TL;DR — L'essentiel en 30 secondes
- Crise du cuivre : l'ANSES a rejeté 50 % des autorisations de produits cupriques, mettant la viticulture bio en difficulté
- Nouveaux biocontrôles : Tiagan (amibe), Fytosave (éliciteur), Esseva (terpènes) arrivent contre mildiou et oidium
- Flavescence dorée : la maladie progresse en Champagne, Loire et Alsace — prospection désormais obligatoire partout
- Ravageurs invasifs : le scarabée japonais détecté en Alsace, près des zones viticoles
- Zéro nouvelle molécule : pas de révolution chimique en 2026, l'enjeu est de préserver l'arsenal existant et gérer les résistances
1. La crise du cuivre menace la viticulture bio
C'est le sujet brulant de la campagne 2026. En juillet 2025, l'ANSES (Agence nationale de sécurité sanitaire) a rejeté environ 50 % des 31 demandes d'autorisation de mise sur le marché de produits à base de cuivre, dont une vingtaine utilisés par les vignerons bio.

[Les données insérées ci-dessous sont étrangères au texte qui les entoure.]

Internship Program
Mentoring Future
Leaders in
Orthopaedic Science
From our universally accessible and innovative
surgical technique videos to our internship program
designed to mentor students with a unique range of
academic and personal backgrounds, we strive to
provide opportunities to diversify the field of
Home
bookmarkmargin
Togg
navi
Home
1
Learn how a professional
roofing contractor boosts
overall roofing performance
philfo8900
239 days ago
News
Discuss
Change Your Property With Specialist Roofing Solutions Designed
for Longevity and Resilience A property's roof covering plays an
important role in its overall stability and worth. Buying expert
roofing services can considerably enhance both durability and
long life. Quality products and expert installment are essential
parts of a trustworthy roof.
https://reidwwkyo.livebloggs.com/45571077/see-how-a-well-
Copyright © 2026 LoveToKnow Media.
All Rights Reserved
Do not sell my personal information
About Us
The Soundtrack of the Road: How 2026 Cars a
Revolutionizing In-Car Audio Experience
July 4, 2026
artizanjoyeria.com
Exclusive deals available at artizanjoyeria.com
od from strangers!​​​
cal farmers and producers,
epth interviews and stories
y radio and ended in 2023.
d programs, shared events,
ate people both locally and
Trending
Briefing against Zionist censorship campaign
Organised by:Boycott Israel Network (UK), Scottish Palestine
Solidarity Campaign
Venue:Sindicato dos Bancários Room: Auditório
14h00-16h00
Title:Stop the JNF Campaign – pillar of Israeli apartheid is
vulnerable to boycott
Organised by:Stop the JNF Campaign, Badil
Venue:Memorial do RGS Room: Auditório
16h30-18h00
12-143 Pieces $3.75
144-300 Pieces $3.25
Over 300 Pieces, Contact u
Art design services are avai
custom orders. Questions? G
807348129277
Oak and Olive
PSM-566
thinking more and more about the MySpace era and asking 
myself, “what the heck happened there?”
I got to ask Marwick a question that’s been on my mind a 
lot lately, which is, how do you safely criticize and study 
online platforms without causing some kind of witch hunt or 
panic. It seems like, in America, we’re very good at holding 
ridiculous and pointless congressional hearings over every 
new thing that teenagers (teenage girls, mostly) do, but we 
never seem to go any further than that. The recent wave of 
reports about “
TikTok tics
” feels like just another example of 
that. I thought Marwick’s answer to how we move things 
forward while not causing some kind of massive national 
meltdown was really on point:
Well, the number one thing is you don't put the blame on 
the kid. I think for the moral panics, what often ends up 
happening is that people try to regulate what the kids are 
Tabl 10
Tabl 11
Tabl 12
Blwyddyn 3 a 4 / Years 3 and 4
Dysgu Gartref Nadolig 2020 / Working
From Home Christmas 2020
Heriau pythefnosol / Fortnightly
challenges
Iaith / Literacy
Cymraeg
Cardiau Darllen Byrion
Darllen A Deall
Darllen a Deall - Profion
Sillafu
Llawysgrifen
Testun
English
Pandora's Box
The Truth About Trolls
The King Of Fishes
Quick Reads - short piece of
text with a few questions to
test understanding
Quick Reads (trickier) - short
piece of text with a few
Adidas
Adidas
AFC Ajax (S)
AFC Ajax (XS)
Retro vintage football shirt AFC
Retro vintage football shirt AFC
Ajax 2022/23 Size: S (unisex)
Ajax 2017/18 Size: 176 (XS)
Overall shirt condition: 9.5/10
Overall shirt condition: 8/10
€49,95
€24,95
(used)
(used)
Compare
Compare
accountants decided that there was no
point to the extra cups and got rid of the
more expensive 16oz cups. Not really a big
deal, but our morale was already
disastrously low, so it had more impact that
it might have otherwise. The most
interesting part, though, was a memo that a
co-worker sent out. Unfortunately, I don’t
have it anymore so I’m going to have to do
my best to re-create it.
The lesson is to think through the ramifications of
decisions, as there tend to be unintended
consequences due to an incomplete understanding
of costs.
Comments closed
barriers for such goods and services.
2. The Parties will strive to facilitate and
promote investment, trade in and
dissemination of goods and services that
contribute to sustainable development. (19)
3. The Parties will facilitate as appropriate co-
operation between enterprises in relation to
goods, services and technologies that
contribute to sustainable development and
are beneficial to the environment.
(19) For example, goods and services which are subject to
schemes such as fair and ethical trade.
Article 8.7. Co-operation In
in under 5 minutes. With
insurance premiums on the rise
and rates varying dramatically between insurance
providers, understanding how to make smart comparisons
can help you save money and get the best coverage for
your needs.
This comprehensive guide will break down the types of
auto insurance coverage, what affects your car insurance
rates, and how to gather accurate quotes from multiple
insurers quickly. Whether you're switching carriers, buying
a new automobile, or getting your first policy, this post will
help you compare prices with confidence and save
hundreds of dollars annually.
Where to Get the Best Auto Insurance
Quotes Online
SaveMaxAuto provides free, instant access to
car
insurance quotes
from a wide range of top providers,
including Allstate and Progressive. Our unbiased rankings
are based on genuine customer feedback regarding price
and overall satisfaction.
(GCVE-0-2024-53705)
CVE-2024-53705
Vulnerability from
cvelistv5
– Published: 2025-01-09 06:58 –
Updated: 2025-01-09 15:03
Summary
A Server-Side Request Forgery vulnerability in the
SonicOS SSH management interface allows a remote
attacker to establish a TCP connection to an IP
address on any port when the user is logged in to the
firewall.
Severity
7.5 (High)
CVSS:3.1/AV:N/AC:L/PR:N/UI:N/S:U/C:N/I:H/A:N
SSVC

Le cuivre reste le principal outil de lutte contre le mildiou en agriculture biologique. Sans alternative équivalente, la décision de l'ANSES a provoqué une onde de choc dans la filière. Des recours juridiques ont été déposés devant le tribunal administratif de Melun le 20 février 2026 par l'AVA, la CNAOC et la FNAB.
Ce que disent les chiffres
Les modélisations de l'ANSES sont sans appel :
- Limiter le cuivre à 2 kg/ha/an (contre 4 kg actuellement) entraînerait une perte de rendement de 25 à 34 %
- Une interdiction totale causerait jusqu'à 90 % de pertes en zones méditerranéennes
Seule une poignée de produits cupriques restent disponibles : Champ Flo et Heliocuivre, avec des restrictions d'usage strictes. Le cuivre reste autorisé au niveau européen jusqu'au 30 juin 2029, mais il est classé "candidat à la substitution".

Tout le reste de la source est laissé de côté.